John Oliver got serious on Last Week Tonight when he suggested admitting Puerto Rico as a State.
In this video clip, Oliver says, “There are some other steps we could take that should be impossible to argue with at this point. . . . On the Senate side, you could grant statehood to Washington, DC, and, if voters there want it, Puerto Rico.”
He points out that adding Puerto Rico and D.C. to the Senate would make that body more representative of the United States as a whole.
(The clip includes some rough language.)
“There are some other steps we could take that should be impossible to argue with at this point. . . . On the Senate side, you could grant statehood to Washington, DC, and, if voters there want it, Puerto Rico.” pic.twitter.com/IHYoyoxJJM
— Eliot (@EliotTricotti) October 2, 2020
Oliver also says that giving statehood to D.C. and Puerto Rico is “the right…thing to do.”
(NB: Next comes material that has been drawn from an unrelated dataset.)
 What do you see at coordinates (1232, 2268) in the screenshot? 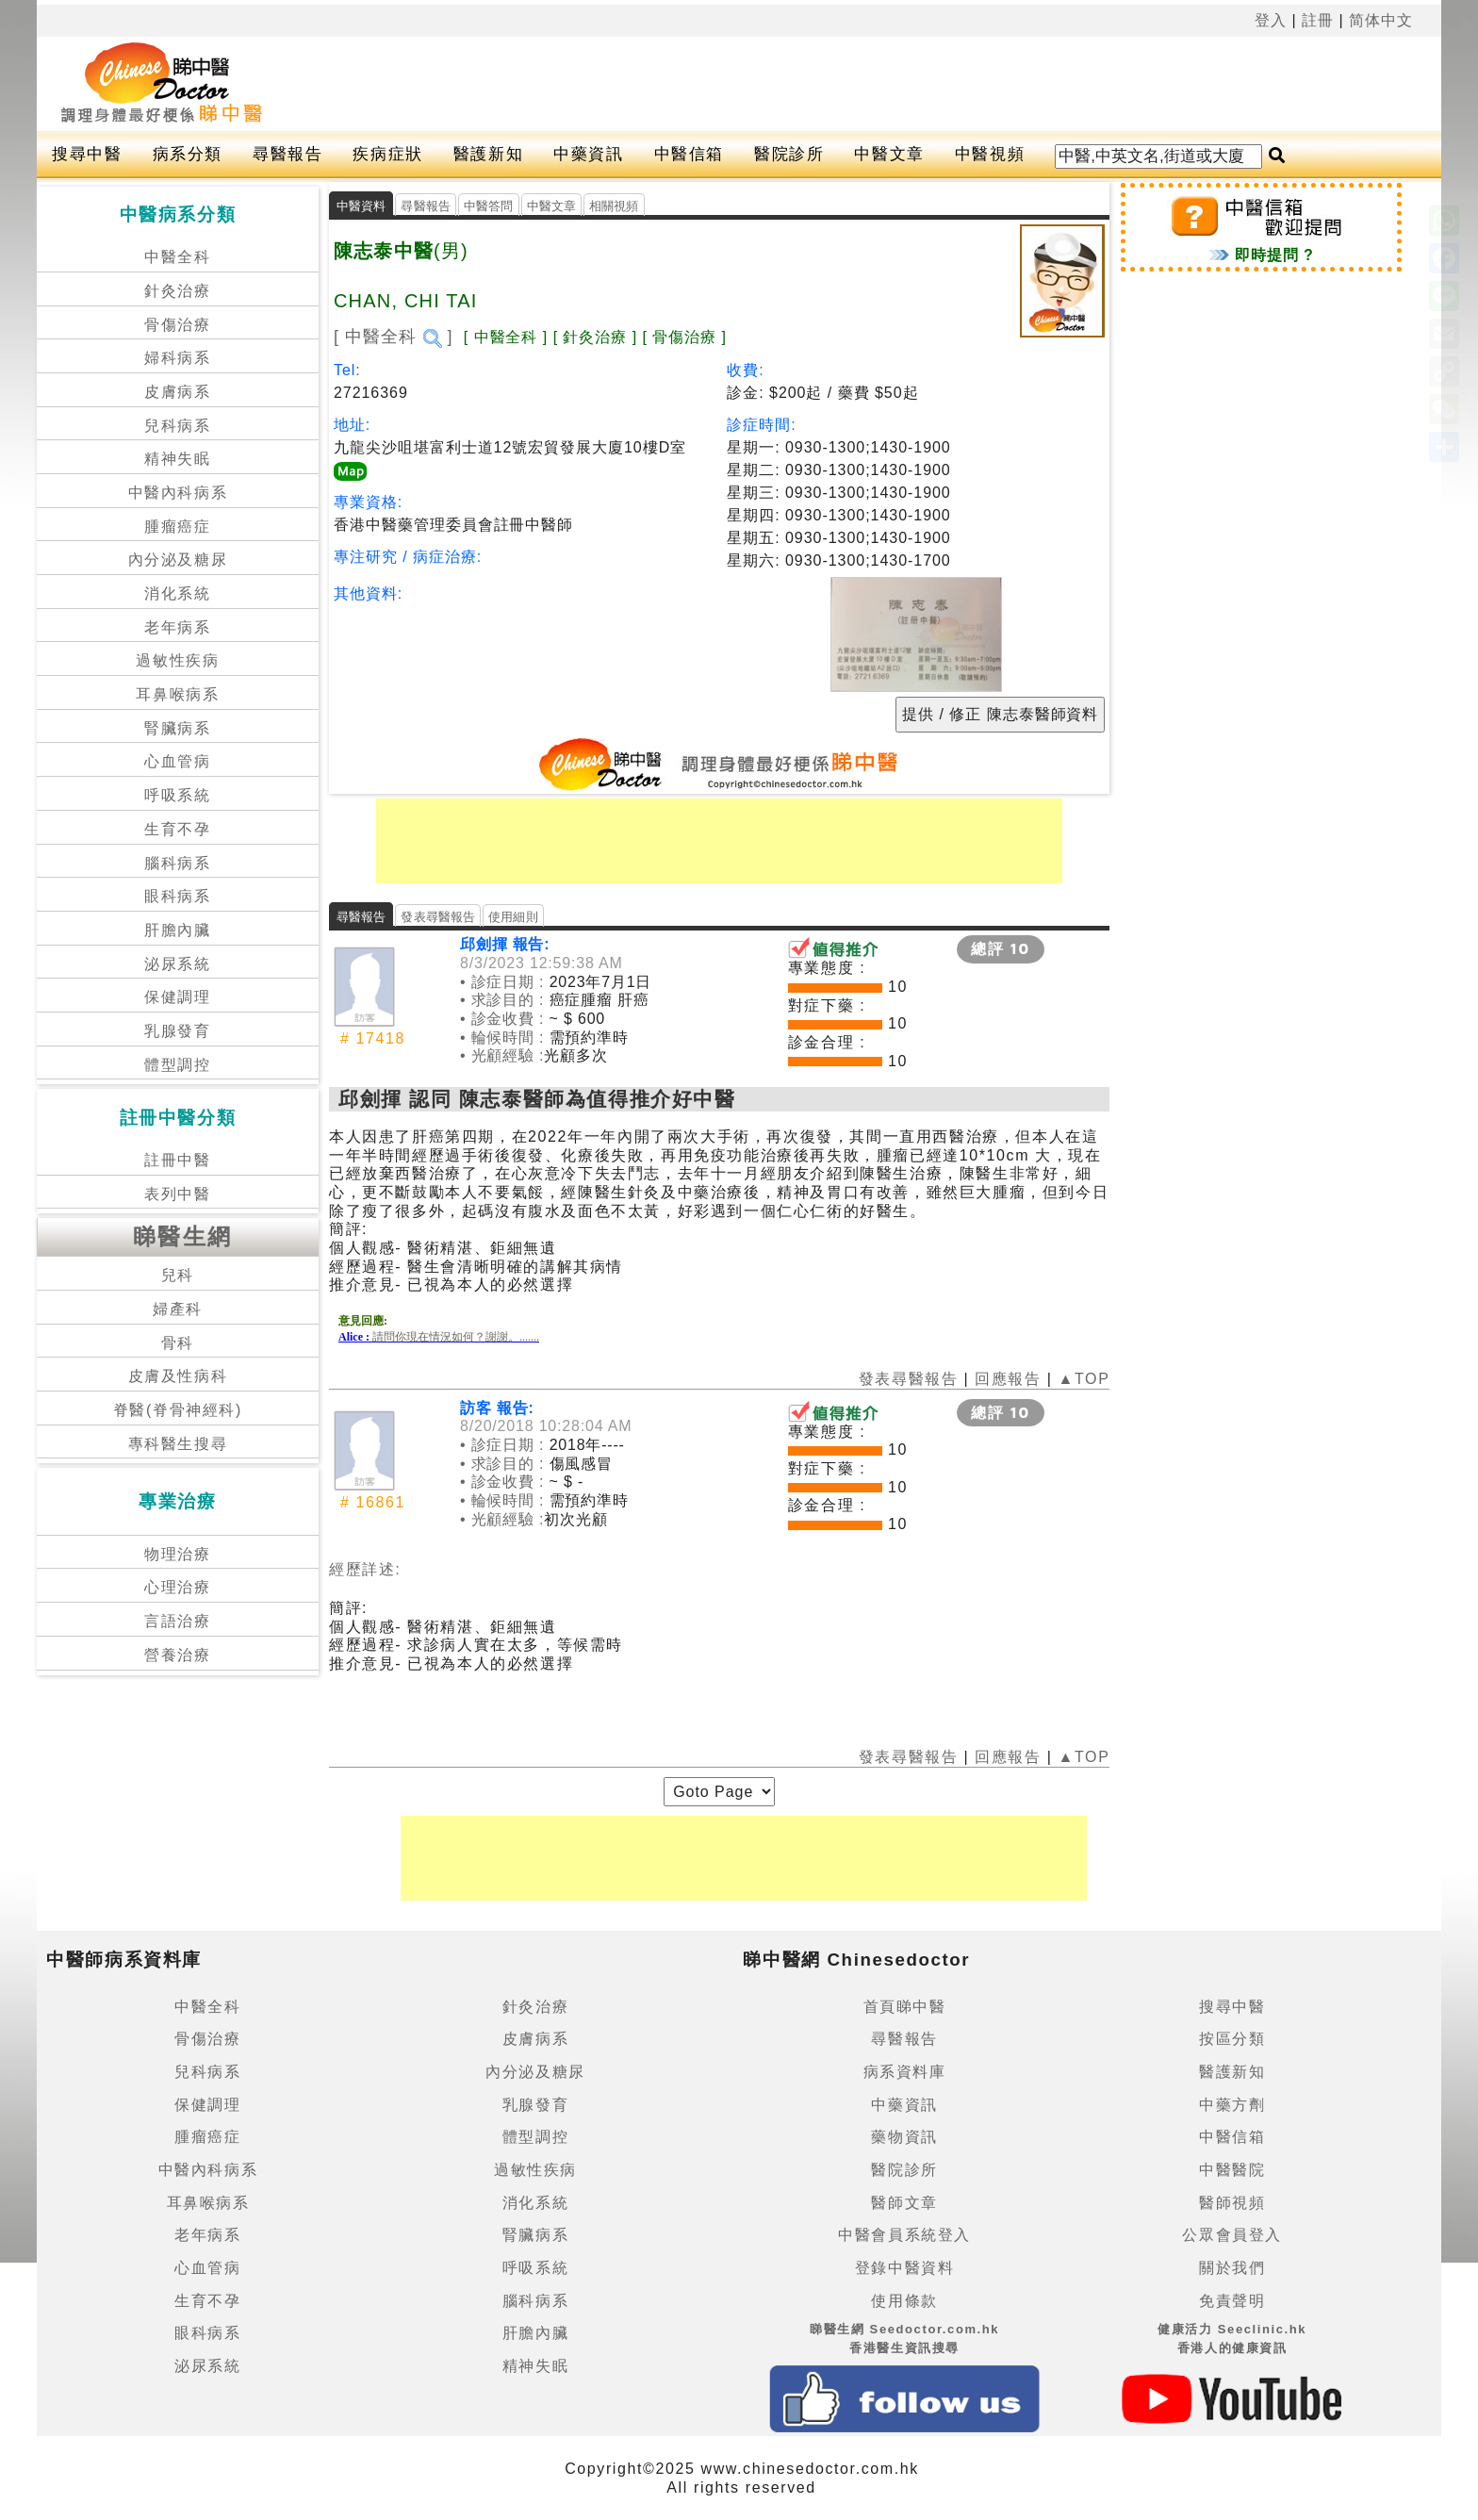 I see `關於我們` at bounding box center [1232, 2268].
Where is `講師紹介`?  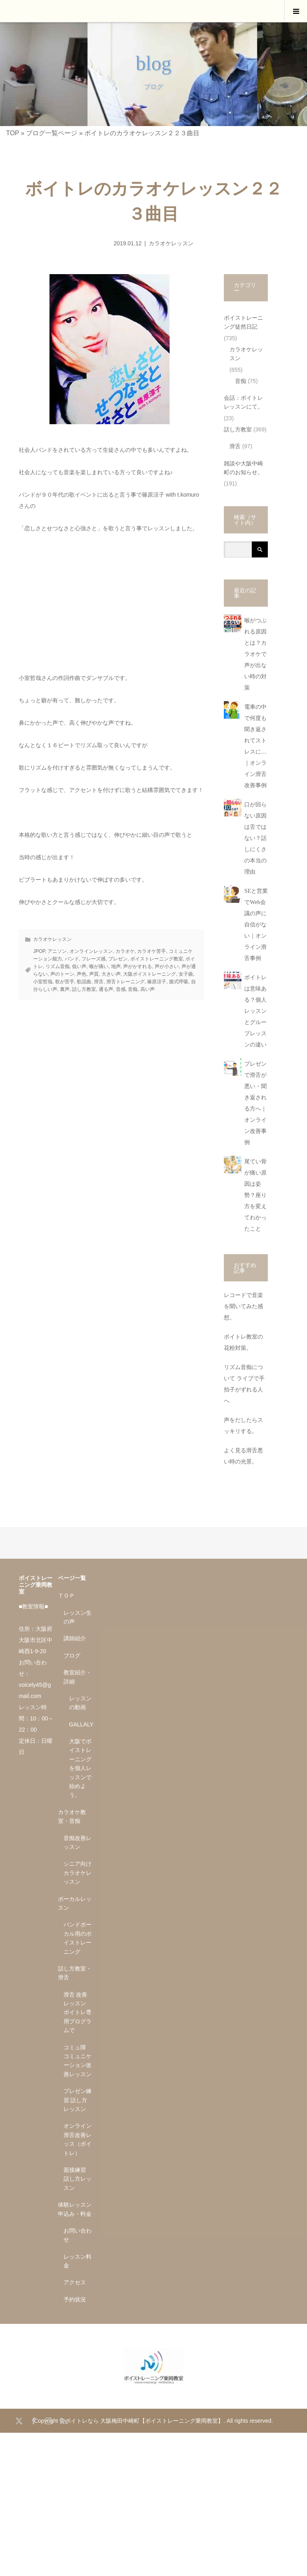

Pointing out that the current political status leaves more than three million U.S. citizens with no representation in the Senate, Oliver took the position that statehood for Puerto Rico is “impossible to argue with at this point.”
Some people are still arguing, and Oliver’s caveat “if the voters there want it,” shows one of the reasons. Another plebiscite, this time with a yes/no question about statehood, is scheduled for November 3, 2020.
John Oliver on territories
John Oliver has shared concerns about territories’ voting rights before. This clip from 2015 begins with Puerto Rico, the largest inhabited territory of the United States.
Oliver glances at the Insular Cases and points out that Puerto Rico has only limited ability to participate in the legislative process. Whether Puerto Rico chooses statehood or not, he says, “it’s a little weird” that Puerto Rico doesn’t have a vote in Congress.
Support for statehood
U.S. courts have ruled repeatedly that territories can’t have voting rights equal to States. In the United States, individual voters do not elect the president; States do, through the Electoral College. Since Puerto Rico is not a State, voters in Puerto Rico can vote in presidential primaries, but not in the presidential election.
As a State, Puerto Rico would automatically have the ability to vote in presidential races, as well as equal rights and responsibilities of statehood.
Oliver, like many Americans, may have realized over the years that giving someone the ability to vote doesn’t solve the problems of inequality that exist in the territory. He apparently has joined the majority of Americans, including Puerto Ricans, in recognizing the dignity and democratic integrity of statehood for Puerto Rico.